Nevertheless, since there are no legal frameworks for IoT governance, even if the differences between the IoT and the Internet have been overestimated at the beginning, an analysis of the major IoT governance issues (legitimacy, transparency, accountability, anti-competitive behaviour) seems to be worthwhile to design and develop.
Heterogeneity requires security to overcome the impossibility of implementing efficient protocols and algorithms on all the devices involved across the many IoT application areas. Without guarantees in security, stakeholders of governance ecosystem are unlikely to adopt IoT solutions on a large scale. For this reason, the development of enforcement techniques to support scalability and heterogeneity, to anonymise users’ data and to allow context aware data protection are key factors.
In the IoT context, it is difficult to separate the concepts of Governance, Security and Privacy, because addressing privacy and security aspects to achieve trust in IoT would probably need governance mechanisms as well. As mention before, at the higher level of the interaction of IoT with users, ethical aspects cannot be disjointed from the governance, security and privacy aspects as well.

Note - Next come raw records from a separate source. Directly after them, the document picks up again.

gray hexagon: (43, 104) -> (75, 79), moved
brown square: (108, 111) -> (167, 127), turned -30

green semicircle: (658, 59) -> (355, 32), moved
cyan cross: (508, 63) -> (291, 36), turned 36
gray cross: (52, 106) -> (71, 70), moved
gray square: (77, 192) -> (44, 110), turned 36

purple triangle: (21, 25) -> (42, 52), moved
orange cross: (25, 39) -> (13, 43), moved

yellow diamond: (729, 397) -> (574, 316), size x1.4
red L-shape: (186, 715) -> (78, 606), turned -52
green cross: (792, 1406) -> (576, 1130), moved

In addition to that the proliferation of wireless devices with ubiquitous presence is expected to worsen the issue of privacy due to the current design of the link-layer and lower layer protocols, which usually expose information like implicit names and identifiers that can reveal users identity. To eliminate these issues, these layers should be redesigned in order to minimize the collection of such data, conceal important information from the un-trusted parties and, to reveal proper information to the authorized or trusted parties. The management of heterogeneous devices, applications and protocols can be also addressed using the principles of service-oriented computing, which going to achieve a significant flexibility in different levels of the IoT architecture
The key challenges for Governance, Security and Privacy in IoT
The IoT has to overcome not only a wider heterogeneity of connected systems, communication technologies and resource constraints, but has also to face challenges related to the potential unbounded number of interacting entities and substantial differences in the interaction patterns. Role Based Access Control (RBAC) and Attribute Based Access Control (ABAC) systems, as well as PKIs, are not yet able to fully address these challenges providing scalable, manageable, effective, and efficient access control mechanisms. IoT challenges two different levels, considering the subdivision into the three main topics of governance.

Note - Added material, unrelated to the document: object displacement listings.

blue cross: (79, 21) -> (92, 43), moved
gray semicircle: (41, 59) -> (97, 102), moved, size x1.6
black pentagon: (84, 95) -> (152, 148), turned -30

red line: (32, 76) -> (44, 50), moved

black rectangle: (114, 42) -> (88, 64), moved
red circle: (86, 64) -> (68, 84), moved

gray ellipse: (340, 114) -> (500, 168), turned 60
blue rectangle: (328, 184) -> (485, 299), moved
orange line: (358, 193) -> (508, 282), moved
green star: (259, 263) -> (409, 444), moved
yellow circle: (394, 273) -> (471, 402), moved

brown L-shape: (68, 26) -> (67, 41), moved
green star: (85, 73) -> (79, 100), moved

IoT governance is one of the key remaining challenges. Achieving the right governance framework is critical to IoT’s success across all aspects from architecture, through standards to implementation. IoT embraces a breadth of established, emerging and evolving technologies across a variety of vertical domains that to achieve open interoperability and an environment for market driven application innovation IoT requires an inclusive governance framework which is as yet inexistent.
IoT security and privacy features addressing today’s needs and those that provisions for the requirements of tomorrow need to be sympathetic to the end user while accommodating an anticipated increasing complexity of requirements from the expansion of cross domain applications.
The next generation technology required a robust IoT policy and architecture in order to extend the path to a point where there has been sufficient consideration of the IoT vision enablers for IoT to flourish backed by sustainable commercial exploitation.